Re: As if this will make people happy!
Let's deal with this step by step: Apologies for the length, but I'd rather tackle everything...
Example, the endless mantra that Windows 8 penalized mouse and keyboard users. Windows 8 was better for mouse and keyboard users. Any serious user should have already been in the habit of launching programs by tapping the Windows key (which is permanently a centimetre away from your left hand when using the keyboard) and typing the first few letters of what you want. Want Control Panel? Win-key + 'con'. I can literally launch it in under a second. And this search-launch function works faster in Windows 8 than in 7. Additionally, it includes documents and settings in the search. And people claim that it's all designed around Touch? What I've just described is faster than reaching for a display.
Windows 8, and in particular the Microsoft applications that come with it further devalue the keyboard and the mouse. Many keyboard shortcuts have silently removed. Only minor ones such as Ctrl-C, Ctrl-X and Ctrl-V. These no longer work and a user is forced to right click to copy, cut or paste text - admittedly this does favour the mouse but it requires a user to change hands and switch concentration to a different input device.
The mouse pointer is not a substitute for a touch interface, it is not possible to "fling" elements around in the same was as one can with a touch. The mouse scroll button does not scroll the UI elements that can only be scrolled by touch, using a largely hidden scroll bar that's too small or repeatedly clicking forward / back buttons (which are sometimes hidden until you guess the exact spot on screen).
A "normal" user does not operate a computer like a keyboard obsessed geek. A "normal" user tends to use a computer as a tool to perform the limited array of tasks they require. They don't give a monkey's what the name of the application they are looking for actually is (it is likely to also deal with their spelling mistakes), however they have learnt that the green "X" signifies Excel (or spreadsheets), the blue "W" signifies Word (or writing in some form) and the orange "O" signifies Outlook, but they'd prefer it was "E" for email. They also recognise "E" as "Internet", (another great mismatch). These normal users look for the visual clues that a visual user interface should be giving them - things like clear indications of their commonly used applications, what is a button and what is not and how to close an application or just shut down the computer.
And if for some reason you're too conditioned by older versions of Windows to adapt to using the keyboard and insist on launching something with the mouse.
The mouse was introduced to ease navigation in a graphical environment for average users. Yet you are already demonstrating crass stupidity in assuming that all users want to use the keyboard (searching for the letter to press each time) and would prefer this instead to clear functions being presented visually for them to choose from. Much like real life interactions - you look at a display of fruit on a stall and select from what is available, you'd be ****ed off if the display of fruit was hidden and you'd have to type on an unrelated the name of the fruit that you'd like without knowing what is available or sometimes even what the name might actually be. It's not a great example, but applicable enough as icon imagery is there to show a user what functions or options are available and the mouse is there to make it easier for the visual link between what you want and how to get it.
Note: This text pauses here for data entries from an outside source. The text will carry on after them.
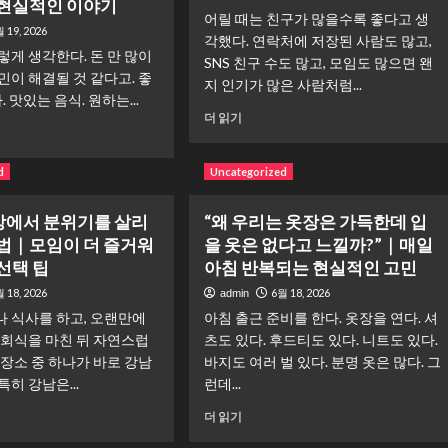
 현실적인 이야기
어릴 때는 친구가 많을수록 좋다고 생
 19, 2026
각했다. 연락처에 저장된 사람도 많고,
렇게 생각한다. 돈 만 많이
SNS 친구 수도 많고, 모임도 많으면 왠
민이 해결될 것 같다고. 좋
지 인기가 많은 사람처럼...
. 맛있는 음식. 원하는...
“친
더 읽기
구
는
많
d
Uncategorized
은
데
에서 분위기를 살리
“왜 우리는 옷장은 가득한데 입
진
방법｜모임이 더 즐거워
을 옷은 없다고 느낄까?”｜매일
짜
선택 팁
아침 반복되는 현실적인 고민
내
편
 18, 2026
6월 18, 2026
admin
은
나 식사를 하고, 오랜만에
아침 출근 준비를 한다. 옷장을 연다. 셔
몇
 회식을 마친 뒤 자연스럽
츠도 있다. 후드티도 있다. 니트도 있다.
명
 장소 중 하나가 바로 강남
바지도 여러 벌 있다. 분명 옷은 많다. 그
일
까?”｜
특히 강남은...
런데...
나
“왜
더 읽기
이
우
가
Well for those people who really struggle to adapt, mouse approach is also faster than in 7. In both cases [snip]more ranting about keyboard[/snip], you have to move the mouse to the lower left. This too is easier in Windows 8 because in Windows 7 you have to move it only so far and stop on the Start menu, so you must control your mouse movement. In 8 you just whip it to the lower left corner where it will stop by itself. Controlled movement is slower than uncontrolled movement and don't try to say that the extra few pixels travel offsets that because any honest person can try it right now (go ahead - see how fast you can move the mouse to the lower left corner compared to how fast you can move it to a small rectangle near but not at the lower left corner. And don't respond to this point until you've tried it).
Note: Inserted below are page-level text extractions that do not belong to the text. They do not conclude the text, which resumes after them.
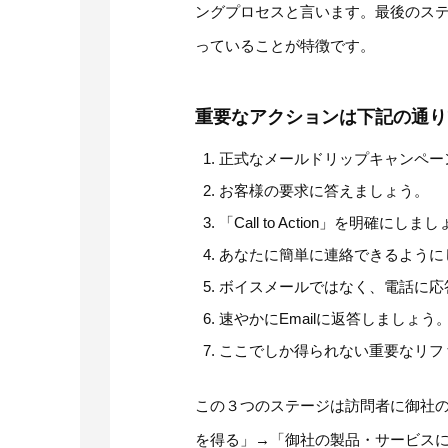
ングプロセスと言います。最後のス
っていることが特徴です。
重要なアクションは下記の通り
正式なメールドリップキャンペー
お客様の要求に答えましょう。
「Call to Action」を明確にしま
あなたに簡単に連絡できるように
ボイスメールではなく、電話に応
速やかにEmailに返答しましょう
ここでしか得られない重要なリフ
この３つのステージは訪問者に御社
を得る」→「御社の製品・サービス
So you are recommending that a user, as in a normal person, should somehow magically know that there is a hidden function in the bottom left hand corner of the screen, clicking on which will solve all of their problems? You are quite correct about the difference between constrained and unconstrained movement, but before attacking others and suggesting that they try it, you do realise that Windows 7 works exactly the same way? Yes, you can fling the mouse into the bottom left hand corner of the screen and click on the clear visual indicator. On the "constraint" of options being a very useful tool - a set of visual function indicators gives a neat, constrained list of options and is much better than a keyboard free type search of "everything". I actually like the ability to search everything with ease, but this should be seen as a useful tool and extension, not a crutch for a unusable user interface.
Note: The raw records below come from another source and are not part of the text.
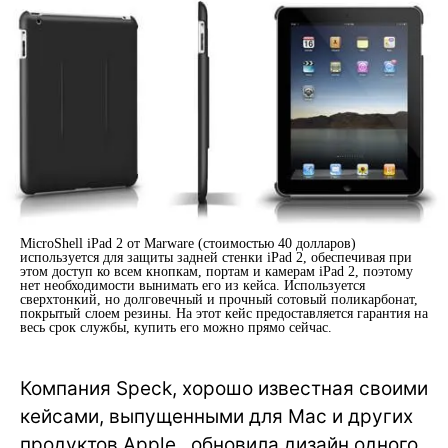
MicroShell iPad 2 от Marware (стоимостью 40 долларов)
используется для защиты задней стенки iPad 2, обеспечивая при
этом доступ ко всем кнопкам, портам и камерам iPad 2, поэтому
нет необходимости вынимать его из кейса. Используется
сверхтонкий, но долговечный и прочный сотовый поликарбонат,
покрытый слоем резины. На этот кейс предоставляется гарантия на
весь срок службы, купить его можно прямо сейчас.
Компания Speck, хорошо известная своими
кейсами, выпущенными для Mac и других
продуктов Apple, обновила дизайн одного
I regularly use a lot of different programs - far more than most. I counted them and the come to 27. My Start Screen has space for around fifty on the desktop machine, and around thirty-five on my old laptop. You know what that means? No navigating up and down menus carefully like the Start Menu. Which could pin a finite amount of things - I can't remember how many but it was less than the Start Screen on even my laptop. Again, it's faster and easier to whip the mouse to a large icon in the screen (and they're grouped by function too!) than it is to go to a menu option in the Start Menu, wait for the sub-menu to appear, move to the option you want, etc.
You have very succinctly proven you exact problem. You class yourself as a "power user". Guess what? 99.999% of Windows are not power users. They don't run 27 different applications, they don't care about such things. For most users a PC is a glorified typewriter that has the advantage that it comes with Internet and Email access.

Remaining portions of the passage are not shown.